RICHARD: Marvel are kicking arse! 1602 blew away all expectations of a historical based superhero story. Are there plans to extend 1602 beyond the initial series? Any plans for a number of titles, mirroring what DC have achieved with the Sandman franchise - but selling better and with slightly less elves?
JOE
: There are plans to do more, but like many of our franchises, slow growth, slow growth and more slow growth.

RICHARD: Marvel are kicking arse! Brian Bendis is writing so many books and they're all selling tip top! How many more books can you squeeze out of him, and what's this Bendis Event for Summer I hear all the cool kids talking about? And just how much arse will it kick? A Texan size arse (from photos I've seen, they look pretty big...)?
JOE: Well, by now you know he's doing Avengers and Brian has dropped a few projects in order to focus on his new ones so he is very aware of his limit. As for how much arse will it kick? I'm predicting a record market share by years end.

RICHARD: Marvel are kicking arse! And with the X-properties, you're giving readers so much choice. Books they'll like, and books they won't like, but that's okay, because someone else will. And if mutant lore is about anything, it's about tolerance of diversity, and you've been very, very tolerant it seems. How do you expect them all to get along together (especially when they might have to share the Top Twenty with Superman for a few months)?
JOE
: Wow, that was such an eloquent and thoughtful question that I'm too stunned to give an answer. You're a very strange man. Look, we're trying to create an X book for everyone and hopefully more than one that appeals to everyone. I do have to say with great glee that the plan is really taking shape and it's looking amazing. As much as people are looking forward to books like Astonishing, I've just seen a batch of Alan Davis pages and I can't tell you how this book will be a huge sleeper hit. Alan and Chris are capturing magic pure and simple.

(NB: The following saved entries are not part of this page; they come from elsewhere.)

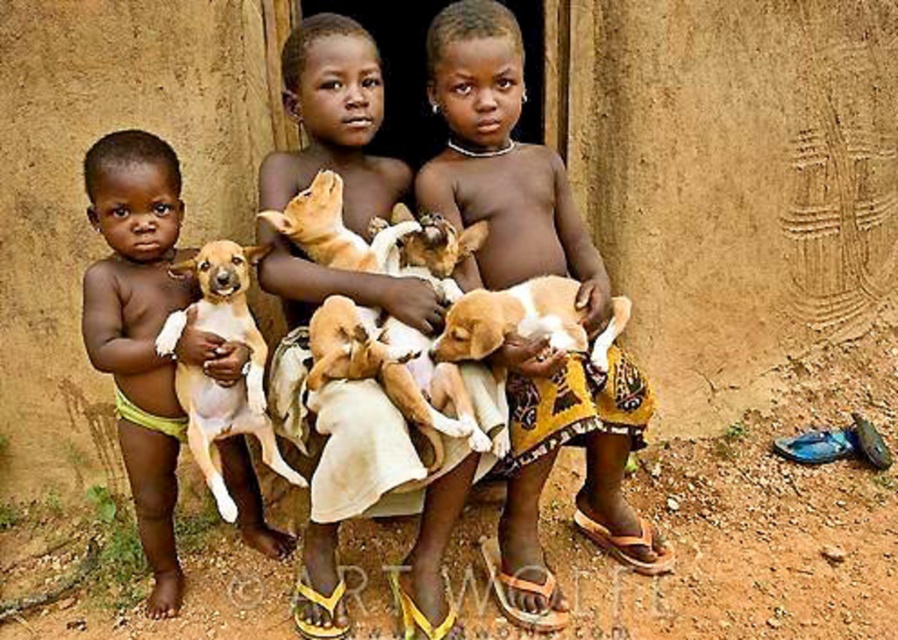 You are a photographer trying to capture a closeup of the two points in the image. Which point, point (225, 250) or point (541, 292), is positioned closer to the camera?

Point (225, 250) is closer to the camera than point (541, 292). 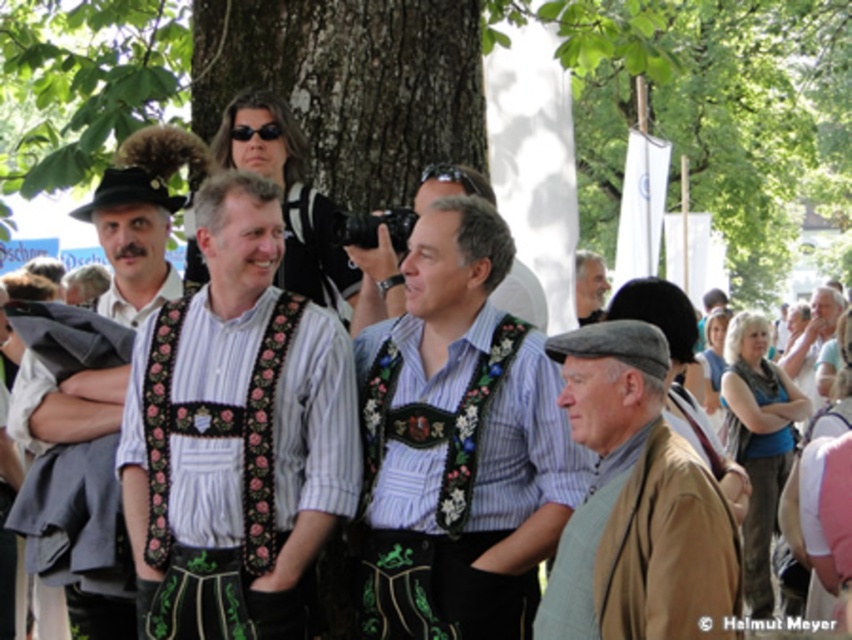 In the scene shown: Can you confirm if embroidered fabric vest at center is thinner than matte black vest at left?

Indeed, embroidered fabric vest at center has a lesser width compared to matte black vest at left.

Which is more to the right, embroidered fabric vest at center or matte black vest at left?

embroidered fabric vest at center

Which is in front, point (245, 406) or point (130, 250)?

Point (245, 406) is in front.

Identify the location of embroidered fabric vest at center. This screenshot has width=852, height=640. (235, 435).

Can you confirm if embroidered fabric vest at center is shorter than brown woolen hat at lower right?

No.

Who is shorter, embroidered fabric vest at center or brown woolen hat at lower right?

Standing shorter between the two is brown woolen hat at lower right.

RICHARD: Marvel are kicking arse! But just how many times can Spider-Man kick Dr Octopus's arse in one month?
JOE: Yeah, I got to agree with you on that one, but hey, we got a movie on the horizon! I think after June and July we'll be retiring Doc Ock for quite a while.

 

ULTIMATE FANTASTIC FOUR #7 - SIGNED BY ARTIST WADE VON GRAWBADGER

RICHARD: Marvel are kicking arse! And now you've got Warren Ellis too (fair swap for Grant Morrison, yes?). I hear he likes his arses tattooed. Are you prepared to let him only kick body modified arses, or must he be forced to kick everyone's arse when writing Ultimate Fantastic Four and possible other Avenger's related things?
JOE: Warren is arguably one of the top five writers in the industry and in my opinion the top writer in need of greater recognition. We intend to let Warren shine on these books. He and I discussed his previous tenure at Marvel and how at every turn there was someone fingering Warren's stories or telling him that he had to derail and join in on some massive crossover event. My goal is to let Warren write and create the best stuff he can within the context of the characters he's playing with. I believe it's that formula that has gotten us the best work possible out of hacks like Bendis and Millar, so imagine what Warren can do.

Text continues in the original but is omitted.